| Exercise material |
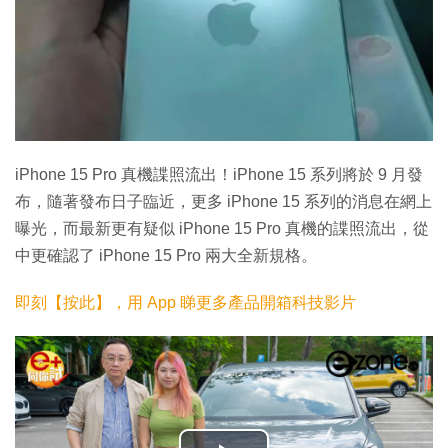
iPhone 15 Pro 真機諜照流出！iPhone 15 系列將於 9 月發
布，隨著發布日子臨近，更多 iPhone 15 系列的消息在網上
曝光，而最新更有疑似 iPhone 15 Pro 真機的諜照流出，從
中更確認了 iPhone 15 Pro 兩大全新規格。
即刻【按此】，用 App 睇更多產品開箱科技影片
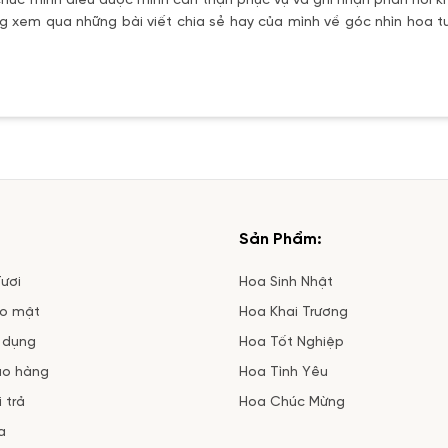
úc mình điều được mình cẩn thận phục vụ và ghi nhận phản hồi kh
 xem qua những bài viết chia sẻ hay của mình về góc nhìn hoa tư
Sản Phẩm:
ươi
Hoa Sinh Nhật
ảo mật
Hoa Khai Trương
 dụng
Hoa Tốt Nghiệp
ao hàng
Hoa Tình Yêu
 trả
Hoa Chúc Mừng
a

| The task |
Pictures stay out; copy every entry above exactly.

| Solved problem |
iPhone 15 Pro 真機諜照流出！iPhone 15 系列將於 9 月發
布，隨著發布日子臨近，更多 iPhone 15 系列的消息在網上
曝光，而最新更有疑似 iPhone 15 Pro 真機的諜照流出，從
中更確認了 iPhone 15 Pro 兩大全新規格。
即刻【按此】，用 App 睇更多產品開箱科技影片
úc mình điều được mình cẩn thận phục vụ và ghi nhận phản hồi kh
 xem qua những bài viết chia sẻ hay của mình về góc nhìn hoa tư
Sản Phẩm:
ươi
Hoa Sinh Nhật
ảo mật
Hoa Khai Trương
 dụng
Hoa Tốt Nghiệp
ao hàng
Hoa Tình Yêu
 trả
Hoa Chúc Mừng
a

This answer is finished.